In 1996, Lomborg's paper, "Nucleus and Shield: Evolution of Social Structure in the Iterated Prisoner's Dilemma", was published in the academic journal, American Sociological Review.[1] This was followed by his most famous book, The Skeptical Environmentalist, whose English translation was published as a work in environmental economics by Cambridge University Press in 2001. He later edited Global Crises, Global Solutions, which presented the first conclusions of the Copenhagen Consensus, published in 2004 by the Cambridge University Press. In 2007, he authored a book entitled Cool It: The Skeptical Environmentalist's Guide to Global Warming.

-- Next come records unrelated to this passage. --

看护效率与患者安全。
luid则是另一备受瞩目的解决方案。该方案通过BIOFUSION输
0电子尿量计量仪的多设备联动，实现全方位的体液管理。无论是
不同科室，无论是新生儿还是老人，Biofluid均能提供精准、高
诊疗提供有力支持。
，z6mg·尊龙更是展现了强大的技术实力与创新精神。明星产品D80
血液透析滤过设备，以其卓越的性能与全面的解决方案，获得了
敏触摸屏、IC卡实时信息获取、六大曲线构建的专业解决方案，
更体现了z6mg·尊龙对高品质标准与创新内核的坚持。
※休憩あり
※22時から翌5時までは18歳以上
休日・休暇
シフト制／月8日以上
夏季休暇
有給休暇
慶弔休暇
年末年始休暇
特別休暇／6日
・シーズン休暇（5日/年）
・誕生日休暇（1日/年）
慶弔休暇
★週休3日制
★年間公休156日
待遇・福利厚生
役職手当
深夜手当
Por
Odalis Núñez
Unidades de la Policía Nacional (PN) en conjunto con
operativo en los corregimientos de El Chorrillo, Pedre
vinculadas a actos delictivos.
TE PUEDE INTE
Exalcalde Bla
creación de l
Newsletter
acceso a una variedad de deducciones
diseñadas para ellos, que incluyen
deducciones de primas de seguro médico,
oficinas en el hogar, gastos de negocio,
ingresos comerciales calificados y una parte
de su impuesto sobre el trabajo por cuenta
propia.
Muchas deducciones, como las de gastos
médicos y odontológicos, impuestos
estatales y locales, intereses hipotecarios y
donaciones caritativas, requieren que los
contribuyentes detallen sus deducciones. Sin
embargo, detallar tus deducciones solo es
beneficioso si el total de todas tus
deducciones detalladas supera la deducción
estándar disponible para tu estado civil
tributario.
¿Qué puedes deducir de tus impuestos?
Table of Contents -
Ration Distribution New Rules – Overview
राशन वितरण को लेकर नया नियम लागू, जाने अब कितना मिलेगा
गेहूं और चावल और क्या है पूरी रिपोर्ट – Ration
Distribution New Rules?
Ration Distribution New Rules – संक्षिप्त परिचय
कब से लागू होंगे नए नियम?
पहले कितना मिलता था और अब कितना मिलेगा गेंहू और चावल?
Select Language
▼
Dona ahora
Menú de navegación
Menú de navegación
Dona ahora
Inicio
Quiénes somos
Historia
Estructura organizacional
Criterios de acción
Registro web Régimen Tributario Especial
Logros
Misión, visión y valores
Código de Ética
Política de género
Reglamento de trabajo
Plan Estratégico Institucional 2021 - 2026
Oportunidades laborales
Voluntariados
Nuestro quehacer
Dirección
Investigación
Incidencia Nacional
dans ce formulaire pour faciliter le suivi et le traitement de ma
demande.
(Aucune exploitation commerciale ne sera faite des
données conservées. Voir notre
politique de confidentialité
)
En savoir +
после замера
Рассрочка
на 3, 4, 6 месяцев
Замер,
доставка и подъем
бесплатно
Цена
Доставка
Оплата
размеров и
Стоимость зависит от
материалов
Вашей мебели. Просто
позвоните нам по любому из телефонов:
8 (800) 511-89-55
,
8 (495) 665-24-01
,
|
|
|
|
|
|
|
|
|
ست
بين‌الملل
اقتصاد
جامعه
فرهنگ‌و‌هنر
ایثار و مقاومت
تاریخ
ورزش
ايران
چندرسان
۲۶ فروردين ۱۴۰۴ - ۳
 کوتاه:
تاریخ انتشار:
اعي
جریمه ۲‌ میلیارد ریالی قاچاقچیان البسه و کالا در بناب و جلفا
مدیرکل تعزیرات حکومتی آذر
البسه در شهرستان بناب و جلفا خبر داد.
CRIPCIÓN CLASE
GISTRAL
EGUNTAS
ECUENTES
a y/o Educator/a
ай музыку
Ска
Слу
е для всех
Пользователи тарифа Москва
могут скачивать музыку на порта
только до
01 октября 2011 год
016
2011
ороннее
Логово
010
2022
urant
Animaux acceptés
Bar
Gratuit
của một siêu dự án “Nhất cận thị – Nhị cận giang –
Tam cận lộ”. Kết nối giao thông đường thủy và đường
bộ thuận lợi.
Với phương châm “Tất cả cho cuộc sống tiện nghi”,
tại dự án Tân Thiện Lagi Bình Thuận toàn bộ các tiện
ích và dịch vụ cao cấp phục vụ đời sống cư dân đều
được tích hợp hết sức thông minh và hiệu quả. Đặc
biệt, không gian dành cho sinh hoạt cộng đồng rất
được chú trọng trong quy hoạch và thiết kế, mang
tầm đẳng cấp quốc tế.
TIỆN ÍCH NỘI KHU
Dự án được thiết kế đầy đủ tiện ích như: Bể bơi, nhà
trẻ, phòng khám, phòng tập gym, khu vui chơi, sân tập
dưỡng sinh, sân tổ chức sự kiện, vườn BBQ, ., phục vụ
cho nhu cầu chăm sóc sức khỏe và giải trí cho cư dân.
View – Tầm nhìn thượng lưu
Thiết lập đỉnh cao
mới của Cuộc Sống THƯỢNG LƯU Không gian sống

His professional areas of interest include: the simulation of strategies in collective action dilemmas, simulation of party behavior in proportional voting systems, use of surveys in public administration, and use of statistics in the environmental arena.
In November 2001, Lomborg was selected "Global Leader for Tomorrow" by the World Economic Forum. In June 2002, BusinessWeek named Lomborg one of the "50 Stars of Europe" (June 17), in the category of Agenda Setters. The magazine noted, "No matter what they think of his views, nobody denies that Bjorn Lomborg has shaken the environmental movement to its core."[18] Lomborg was selected as one of TIME magazine's 100 most influential people of 2004. In 2007 Lomborg was named one of the "50 people who could save the planet" by the UK newspaper The Guardian.
In 2008 he was named "one of the top 100 public intellectuals" by Foreign Policy & Prospect Magazine; "one of the 50 people who could save the planet" by The Guardian; and "one of the world's 75 most influential people of the 21st century" by the American Esquire magazine.
In 2002, Lomborg and the Environmental Assessment Institute founded the Copenhagen Consensus, which seeks to establish priorities for advancing global welfare using methodologies based on the theory of welfare economics.
Lomborg campaigns for an unconventional position on climate change: he opposes the Kyoto Protocol and other measures to cut carbon emissions in the short-term, and argues that we should instead adapt to short-term temperature rises as they are inevitable, and spend money on research and development for longer-term environmental solutions, and on other important world problems such as AIDS, malaria and malnutrition.
Lomborg spent a year as an undergraduate at the University of Georgia, earned a master's degree in political science at the University of Aarhus in 1991, and a Ph.D. in political science at the University of Copenhagen in 1994.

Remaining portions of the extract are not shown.